The node-tar Security Mechanism

Node-tar implements security checks to prevent path traversal attacks, including special validation for hardlinks—filesystem entries that point to existing files. The library verifies that hardlink targets don't reference paths outside the extraction directory.

The Unicode Collision Exploit

This vulnerability exploited a subtle race condition involving Unicode path normalization. Here's how the attack worked:

Step 1: Unicode Equivalence
Different Unicode sequences can represent visually identical characters. For example:
- café (using U+00E9: é)
- café (using U+0065 U+0301: e + combining acute accent)

These look identical but have different binary representations.

Step 2: The Race Condition
1. Attacker creates a malicious tar archive with a hardlink entry
2. The hardlink path uses Unicode characters that normalize differently at different stages
3. During the security check, the path appears safe (within bounds)
4. During actual file creation, the normalized path points outside the extraction directory
5. The attacker successfully writes to arbitrary locations

Step 3: Arbitrary File Overwrite
By carefully crafting the Unicode sequences, attackers could:
- Overwrite configuration files
- Replace executable scripts
- Modify package.json or other critical files
- Potentially achieve remote code execution

Real-World Attack Scenario

Imagine a CI/CD pipeline that extracts dependency archives:

// Vulnerable code pattern
const tar = require('tar');

app.post('/upload-package', async (req, res) => {
  // Extract uploaded tar file
  await tar.extract({
    file: req.files.package.path,
    cwd: '/app/packages/'
  });

  res.send('Package installed successfully');
});

An attacker uploads a malicious tar archive containing:

packages/my-package/index.js          (legitimate file)
packages/my-package/../../.bashrc     (hardlink with Unicode collision)
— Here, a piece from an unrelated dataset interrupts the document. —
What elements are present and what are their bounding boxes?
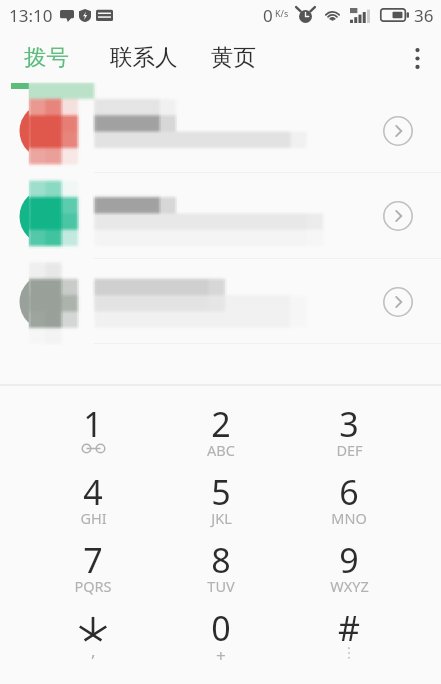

The hardlink security check passes due to Unicode normalization differences, but the actual file creation overwrites /app/.bashrc, potentially executing malicious code on the next shell invocation.

The Fix

What Changed

The fix addresses the Unicode path collision by implementing consistent Unicode normalization across all path validation checks. Specifically:

  1. Consistent Normalization: All paths are normalized to a canonical form (NFC - Normalization Form Canonical Composition) before any security checks
  2. Enhanced Hardlink Validation: Hardlink targets undergo the same normalization process as the paths being checked
  3. Race Condition Prevention: Security checks and file operations now use the same normalized path representation

Security Improvement

The patch ensures that:
- Unicode equivalence cannot bypass security boundaries
- Hardlink validation occurs on canonicalized paths
- No discrepancy exists between check-time and use-time paths (TOCTOU protection)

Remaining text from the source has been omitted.